Agencies and legislators are pointing fingers. And after state hearings and investigations, it is not completely clear if the money is really there at all.
At a combative State Senate hearing on Tuesday, the state treasurer, Curtis M. Loftis Jr., vigorously defended himself and his office.
“You cannot conceive of the work we’ve done; it got dumped on us because of the failure of another office,” he said, referring to the comptroller general’s office. “We are reconstructing the books as best we can over the last seven years, and nobody will give us information.”
State Senator Lawrence K. Grooms, the chairman of the subcommittee holding the hearing, wasn’t buying it. “Mr. Loftis has abrogated his responsibility as a state treasurer,” he said. “He has breached the public trust.”
In an interview on Wednesday, Mr.
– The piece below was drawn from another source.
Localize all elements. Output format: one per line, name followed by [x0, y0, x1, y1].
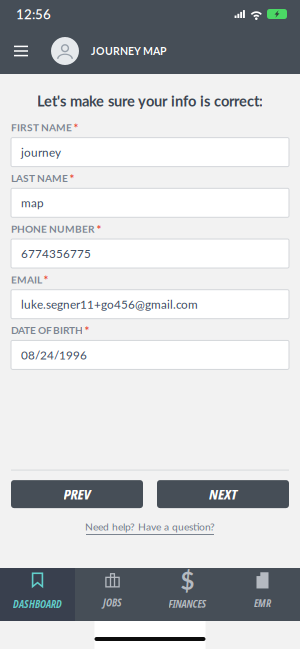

Grooms, who like Mr. Loftis is a Republican, said: “It just confirmed that the treasurer believes his own P.R., which flies in the face of evidence. Every treasurer for 80 years or more has been able to reconcile cash, including Treasurer Loftis until 2016.”
Brian J. Gaines, the comptroller general and a Democrat, told News19 that it was the treasurer’s responsibility to determine where the money was in the state’s many accounts. His office declined to comment further on Wednesday.
Even the most existential questions are not easily answered. Senator Tom Young Jr. asked Mr. Loftis of the $1.8 billion, “Is your office sure it exists?”
“We believe that to be the case,” Mr. Loftis replied.
Mr. Grooms said, “We believe that it is real cash, but we have not been able to prove that it is real cash.”
The $1.8 billion was discovered in 2022 by the comptroller general in an account used to shift funds from one agency to another, in which money normally does not linger for long. The funds are about 13 percent of the typical annual state budget of $13.8 billion.
“There’s something wrong somewhere,” Gov. Henry McMaster, a Republican, said at a news conference last week. “We don’t know why it’s there, what it’s supposed to be used for, how long its been there — that’s a problem.”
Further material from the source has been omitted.